An insightful article from New York Magazine written by producer Gavin Polone details how stressful the pilot season is for everyone involved, and how networks might go about revamping it to bring higher-quality shows to their channels.
Polone explains that since the big four networks are all casting pilots at the same time (with other channels, like the CW, joining the frenzy as well), a handful of actors who might be considered draws are spread over the twenty-plus pilots at once, with a single big-name casting director committing talent to as many as five different series gambling on the hope that at least one will get picked up. But since that casting director is not only pressed for time but likely working from a stable of familiar actors, the director often ends up casting from the same group of actors year after year (to illustrate his point, Polone asks, “Doesn’t it seem like Alex O’Loughlin, Natalie Zea, and Breckin Meyer have been in at least half of the pilots produced in the last ten years?”)

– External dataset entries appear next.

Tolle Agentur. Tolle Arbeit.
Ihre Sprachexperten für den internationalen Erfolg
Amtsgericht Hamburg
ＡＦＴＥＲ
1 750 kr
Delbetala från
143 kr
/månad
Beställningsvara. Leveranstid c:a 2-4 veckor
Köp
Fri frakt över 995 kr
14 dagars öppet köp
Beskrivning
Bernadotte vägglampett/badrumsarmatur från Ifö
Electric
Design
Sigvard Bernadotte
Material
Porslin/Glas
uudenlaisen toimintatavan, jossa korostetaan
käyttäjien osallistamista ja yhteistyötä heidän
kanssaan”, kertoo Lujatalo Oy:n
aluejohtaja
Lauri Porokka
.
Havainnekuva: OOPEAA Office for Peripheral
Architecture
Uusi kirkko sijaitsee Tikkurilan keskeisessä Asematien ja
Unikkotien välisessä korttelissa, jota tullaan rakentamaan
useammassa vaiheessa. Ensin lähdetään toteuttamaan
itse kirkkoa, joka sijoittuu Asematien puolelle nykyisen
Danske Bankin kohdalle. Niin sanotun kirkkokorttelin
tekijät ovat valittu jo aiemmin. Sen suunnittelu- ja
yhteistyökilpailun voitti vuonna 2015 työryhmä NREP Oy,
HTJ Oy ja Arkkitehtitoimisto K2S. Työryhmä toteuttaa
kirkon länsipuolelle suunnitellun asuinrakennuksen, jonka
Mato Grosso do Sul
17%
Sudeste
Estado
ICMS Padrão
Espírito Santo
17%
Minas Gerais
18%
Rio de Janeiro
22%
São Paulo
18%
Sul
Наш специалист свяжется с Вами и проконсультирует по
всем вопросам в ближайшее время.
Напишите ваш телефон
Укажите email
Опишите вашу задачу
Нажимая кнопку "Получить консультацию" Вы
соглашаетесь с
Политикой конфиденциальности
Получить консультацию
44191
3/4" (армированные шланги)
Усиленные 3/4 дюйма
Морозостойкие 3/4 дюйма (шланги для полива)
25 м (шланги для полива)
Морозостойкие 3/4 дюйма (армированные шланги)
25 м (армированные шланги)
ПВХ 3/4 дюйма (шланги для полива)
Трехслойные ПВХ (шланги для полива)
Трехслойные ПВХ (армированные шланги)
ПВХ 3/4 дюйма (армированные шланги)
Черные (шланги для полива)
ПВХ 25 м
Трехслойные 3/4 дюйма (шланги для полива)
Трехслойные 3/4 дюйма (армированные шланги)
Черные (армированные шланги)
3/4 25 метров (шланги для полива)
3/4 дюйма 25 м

Yet even the actors who are “lucky” enough to be considered for such roles are trying to nab as many potential roles as possible in the hopes that one series will make it to air.
But what if none do?
Indeed, Polone uses an actress he knows as an example, and explains that in one year, “She auditioned for 30 pilots, reading directly for the producers, and was called back five or six times; she then had five “studio tests” (where she auditioned for the studio execs before being brought to the network execs); she was subsequently cut from one project at this stage and tested for the network execs on the remaining four, landing the part on one of them … which didn’t make it to series.” That’s a lot of work with ultimately nothing to show for it (and little compensation). With many of those auditions only using one or two scenes from the pilot episode (and the actors aren’t given full scripts), it’s difficult for the actors to get into any character on any substantial level, making it even more difficult to land a role. And of course, Polone admits that he can’t pretend that producers and networks don’t pick favorites.

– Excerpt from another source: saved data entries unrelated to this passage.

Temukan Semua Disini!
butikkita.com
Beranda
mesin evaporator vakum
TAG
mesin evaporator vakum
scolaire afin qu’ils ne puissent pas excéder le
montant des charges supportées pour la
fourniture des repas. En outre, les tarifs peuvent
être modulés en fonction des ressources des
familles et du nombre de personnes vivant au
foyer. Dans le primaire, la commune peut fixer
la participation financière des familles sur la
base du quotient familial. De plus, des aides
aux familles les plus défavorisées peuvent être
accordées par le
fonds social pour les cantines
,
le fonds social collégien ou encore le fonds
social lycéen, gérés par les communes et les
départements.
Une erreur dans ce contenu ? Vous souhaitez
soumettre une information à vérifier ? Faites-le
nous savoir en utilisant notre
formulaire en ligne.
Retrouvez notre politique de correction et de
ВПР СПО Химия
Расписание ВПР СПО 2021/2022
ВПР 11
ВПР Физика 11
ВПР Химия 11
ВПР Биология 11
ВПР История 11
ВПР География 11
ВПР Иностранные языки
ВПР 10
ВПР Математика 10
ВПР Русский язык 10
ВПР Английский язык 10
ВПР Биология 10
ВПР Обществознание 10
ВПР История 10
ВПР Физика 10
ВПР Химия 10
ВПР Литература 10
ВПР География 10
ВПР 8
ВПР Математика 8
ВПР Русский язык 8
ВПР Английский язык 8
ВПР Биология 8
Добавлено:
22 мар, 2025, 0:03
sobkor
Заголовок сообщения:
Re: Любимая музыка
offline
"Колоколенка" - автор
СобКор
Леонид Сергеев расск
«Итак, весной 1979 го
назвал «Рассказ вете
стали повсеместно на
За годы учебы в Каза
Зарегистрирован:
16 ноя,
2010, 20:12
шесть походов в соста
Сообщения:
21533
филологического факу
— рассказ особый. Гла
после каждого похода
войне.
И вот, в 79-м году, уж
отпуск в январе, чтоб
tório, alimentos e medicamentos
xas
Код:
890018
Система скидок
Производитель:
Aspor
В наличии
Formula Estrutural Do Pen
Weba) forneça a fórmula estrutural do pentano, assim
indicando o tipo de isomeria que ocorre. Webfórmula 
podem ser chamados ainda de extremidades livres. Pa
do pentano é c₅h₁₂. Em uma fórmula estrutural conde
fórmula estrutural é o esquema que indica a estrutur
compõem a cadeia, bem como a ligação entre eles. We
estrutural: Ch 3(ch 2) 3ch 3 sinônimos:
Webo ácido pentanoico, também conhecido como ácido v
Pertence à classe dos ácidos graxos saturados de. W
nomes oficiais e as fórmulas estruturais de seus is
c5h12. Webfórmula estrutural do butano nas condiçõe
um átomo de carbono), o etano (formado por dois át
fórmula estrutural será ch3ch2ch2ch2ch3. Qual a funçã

Ultimately, Polone seems to feel there has to be a better way to go through pilot season for everyone involved, and he simply suggests that networks be more open-minded about developing and launching new series outside of the usual production windows. He suggests that this would producer better-quality material on many levels since it isn’t all concentrated during a universal three-month development period. After all, networks have successfully launched shows outside of the typical fall window, so it’s not like doing so more regularly is outside the realm of possibility. With cable channels — which tend to have varying production schedules — often having some of the best shows on television, Polan believes that making pilot season last year-round would be a way to revitalize network television.
And let’s be honest: with some of the awful shows that make it to air only to be yanked after a handful of episodes (The Playboy Club, anyone?) there has to be a better way to produce new shows that will actually draw audiences.